MANILA, PHILIPPINES (18 February 2005) - ADB will assist the Government of Indonesia in identifying and preparing a project to carry out an integrated nutrition program for poor urban communities in six cities, through a technical assistance (TA) grant approved for US$400,000.
The project aims to develop public-private partnerships and community-based schemes to address widespread urban malnutrition by strengthening food fortification and food safety.
In the selected cities, the TA will help local governments prepare nutrition programs on the basis of consultations with stakeholders from the public and the private sector.
The TA will develop a policy framework for implementing effective urban nutrition programs catering to the needs of the poor and determine the most cost-effective approaches to establishing or strengthening community-based initiatives in nutrition monitoring and behavioral change.
Recent data for Indonesia show that improvement in nutritional status has slowed down over the last 10 years. More than a third of children suffer stunting or low height. Wasting or low weight for height is estimated to occur in 11.4% of children.
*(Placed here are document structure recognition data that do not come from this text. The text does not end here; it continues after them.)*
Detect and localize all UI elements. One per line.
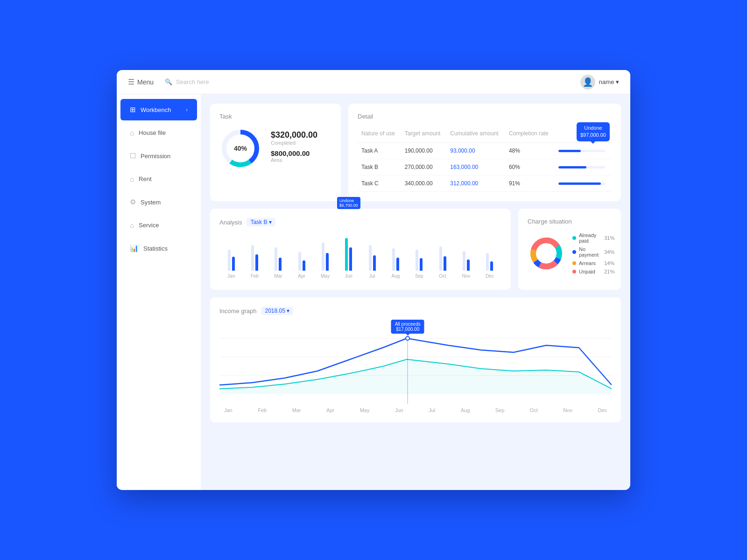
income-title: Income graph: [219, 308, 257, 315]
top-row: Task 40% $320,000.00 Comple: [210, 104, 621, 201]
sidebar-item-statistics[interactable]: 📊 Statistics: [120, 238, 197, 259]
progress-cell: [555, 159, 612, 175]
vertical-line: [408, 340, 408, 404]
bar-pair: [322, 233, 329, 271]
bar-month: Jul: [369, 273, 375, 279]
task-amounts: $320,000.00 Completed $800,000.00 Aims: [271, 130, 317, 167]
charge-body: Already paid 31% No payment 34% Arrears …: [528, 232, 612, 274]
tooltip-dot: [405, 336, 410, 341]
user-name: name ▾: [599, 78, 619, 85]
sidebar-item-service[interactable]: ⌂ Service: [120, 215, 197, 236]
analysis-filter[interactable]: Task B ▾: [247, 218, 275, 226]
bar-pair: [228, 233, 235, 271]
bar-pair: [392, 233, 399, 271]
bar-group: Aug: [384, 233, 407, 279]
bar-dark: [444, 256, 446, 271]
workbench-icon: ⊞: [130, 105, 136, 114]
bar-pair: [275, 233, 282, 271]
bar-month: Aug: [392, 273, 400, 279]
sidebar-item-system[interactable]: ⚙ System: [120, 191, 197, 213]
legend-dot: [572, 270, 576, 273]
cumulative-amount: 312,000.00: [446, 175, 505, 192]
bar-month: Feb: [251, 273, 259, 279]
x-axis-label: Nov: [563, 407, 572, 413]
hamburger-icon: ☰: [128, 77, 134, 86]
x-axis-label: Oct: [530, 407, 538, 413]
bar-group: Apr: [290, 233, 313, 279]
sidebar: ⊞ Workbench › ⌂ House file ☐ Permission …: [117, 94, 201, 490]
legend-label: Arrears: [579, 260, 596, 266]
bar-tooltip: Undone$6,700.00: [337, 197, 360, 209]
nav-menu[interactable]: ☰ Menu: [128, 77, 154, 86]
bar-light: [251, 245, 254, 271]
charge-donut: [528, 235, 565, 272]
sidebar-label-system: System: [141, 199, 161, 206]
charge-title: Charge situation: [528, 218, 612, 225]
income-header: Income graph 2018.05 ▾: [219, 307, 612, 315]
completion-rate: 91%: [505, 175, 555, 192]
cumulative-amount: 163,000.00: [446, 159, 505, 175]
bar-pair: [416, 233, 423, 271]
bar-light: [439, 246, 442, 271]
legend-item: Unpaid 21%: [572, 269, 614, 274]
detail-tooltip-label: Undone: [584, 125, 602, 131]
bar-light: [486, 253, 489, 271]
bar-pair: [251, 233, 258, 271]
bar-month: Jun: [345, 273, 352, 279]
bar-pair: [439, 233, 446, 271]
progress-cell: [555, 175, 612, 192]
legend-dot: [572, 261, 576, 265]
svg-marker-11: [219, 359, 612, 394]
total-amount: $800,000.00: [271, 149, 317, 157]
progress-cell: [555, 143, 612, 159]
detail-card-title: Detail: [358, 113, 612, 120]
bar-month: Oct: [439, 273, 446, 279]
detail-table: Nature of use Target amount Cumulative a…: [358, 127, 612, 192]
bar-dark: [420, 258, 423, 271]
bar-pair: [486, 233, 493, 271]
avatar: 👤: [580, 75, 595, 90]
detail-tooltip-value: $97,000.00: [580, 132, 606, 138]
legend-label: Already paid: [579, 232, 599, 244]
bar-light: [322, 243, 324, 271]
app-window: ☰ Menu 🔍 Search here 👤 name ▾ ⊞ Workbenc…: [117, 70, 630, 490]
bar-month: Nov: [462, 273, 471, 279]
bar-group: Nov: [454, 233, 478, 279]
completed-label: Completed: [271, 140, 317, 146]
bar-pair: [463, 233, 470, 271]
col-cumulative: Cumulative amount: [446, 127, 505, 143]
bar-group: Sep: [408, 233, 431, 279]
bar-month: May: [321, 273, 330, 279]
bar-light: [345, 238, 348, 271]
sidebar-label-rent: Rent: [139, 175, 151, 182]
x-axis-label: Sep: [495, 407, 505, 413]
task-card-title: Task: [219, 113, 331, 120]
task-body: 40% $320,000.00 Completed $800,000.00 Ai…: [219, 127, 331, 169]
task-card: Task 40% $320,000.00 Comple: [210, 104, 341, 201]
x-axis-label: Mar: [292, 407, 301, 413]
charge-card: Charge situation: [518, 209, 621, 290]
legend-pct: 34%: [601, 249, 614, 255]
bar-group: Oct: [431, 233, 454, 279]
bar-dark: [490, 261, 493, 271]
legend-pct: 31%: [601, 235, 614, 241]
income-date[interactable]: 2018.05 ▾: [261, 307, 294, 315]
sidebar-item-permission[interactable]: ☐ Permission: [120, 145, 197, 167]
income-tooltip: All proceeds $17,000.00: [391, 320, 424, 334]
permission-icon: ☐: [130, 152, 136, 160]
bar-group: Jul: [360, 233, 384, 279]
bar-dark: [326, 253, 329, 271]
legend-pct: 14%: [601, 260, 614, 266]
search-bar: 🔍 Search here: [165, 78, 580, 85]
sidebar-item-house-file[interactable]: ⌂ House file: [120, 122, 197, 143]
sidebar-item-rent[interactable]: ⌂ Rent: [120, 168, 197, 189]
rent-icon: ⌂: [130, 175, 134, 183]
col-rate: Completion rate: [505, 127, 555, 143]
nav-user[interactable]: 👤 name ▾: [580, 75, 619, 90]
app-body: ⊞ Workbench › ⌂ House file ☐ Permission …: [117, 94, 630, 490]
bar-pair: [345, 233, 352, 271]
sidebar-label-statistics: Statistics: [143, 245, 168, 252]
sidebar-label-workbench: Workbench: [141, 106, 171, 113]
chevron-icon: ›: [186, 107, 188, 112]
sidebar-item-workbench[interactable]: ⊞ Workbench ›: [120, 99, 197, 120]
There are several factors influencing nutrition trends in Indonesia. Increasing urbanization, which leads to higher-fat diets, predisposing people to chronic noncommunicable diseases such as diabetes and cardiovascular disease in later life, demands a reorientation of nutrition programs in terms of service delivery structure and for curative, preventive, and promotive approaches.
"In Indonesia, adult obesity is twice as prevalent in urban areas as in rural areas," says Barbara Lochmann, an ADB Social Protection Specialist. "A unique issue emerging is the problem of under- and overnutrition in the same household. Nutritional surveillance data suggest that in urban slum areas, undernutrition occurs in 22% of households with obese mothers."
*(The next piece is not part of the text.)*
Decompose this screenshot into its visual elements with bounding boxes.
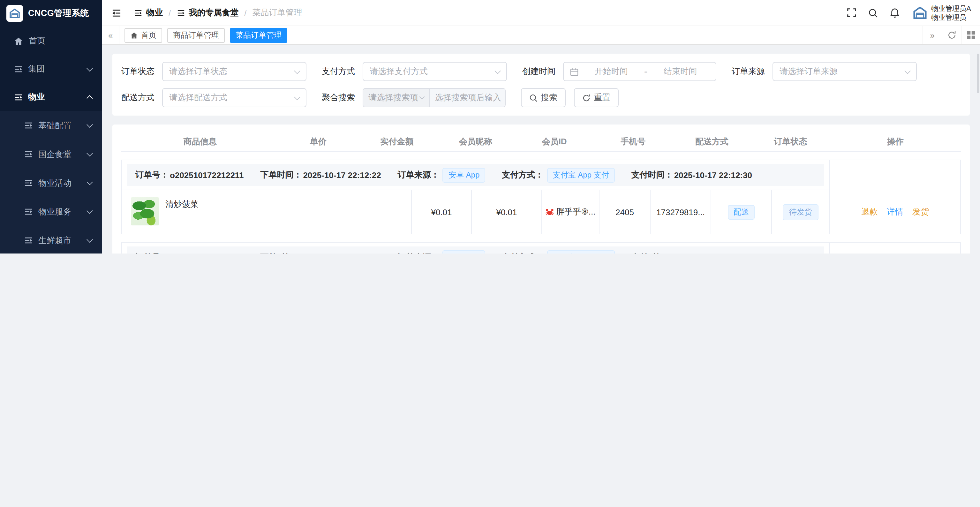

Most nutrition programs in Indonesia focus on reducing rural malnutrition and have largely neglected growing malnutrition among urban poor communities.
To date there is little emphasis placed on dietary quality, a key factor in reducing malnutrition, and limited nutrition outreach or community programs accessible to the poor.
The poorer the household, the higher the proportion of income spent on food. In some areas of Jakarta, households spend about 70% of their income on food-related expenses. ADB research under an earlier TA in Indonesia suggests that the urban poor do not necessarily face food shortages, but have to survive on nutritionally inferior food, often purchased from street vendors, who use inadequate equipment and unsafe additives.
"Nutritional deficiencies among poor urban dwellers such as iron adeficiency anemia and Vitamin A deficiency can be addressed through fortification of processed foods with vitamins and, minerals," adds Ms. Lochmann. "Reducing micronutrient deficiencies through food fortification will help to strengthen the economy by lowering healthcare costs and increasing worker productivity. Fortification reaches populations at a minimal cost. For example the cost for salt iodization is $0.05 per person per year."
She says that stronger public-private partnerships will be needed to expand current fortification efforts beyond salt iodization and iron fortification of wheat flour, which is already in place, to, for instance, fortification of palm oil with vitamin A.
It should be noted, that the recent Copenhagen Consensus, a panel of the world's most distinguished economists, which prioritizes cost-effective interventions for confronting 10 great global challenges, ranked the fight against malnutrition through the provision of micronutrients as the second most efficient approach.
The total cost of the TA is about $500,000 equivalent, of which the Government will finance about $100,000. The Directorate General of Community Health in the Ministry of Health will be the executing agency for the TA.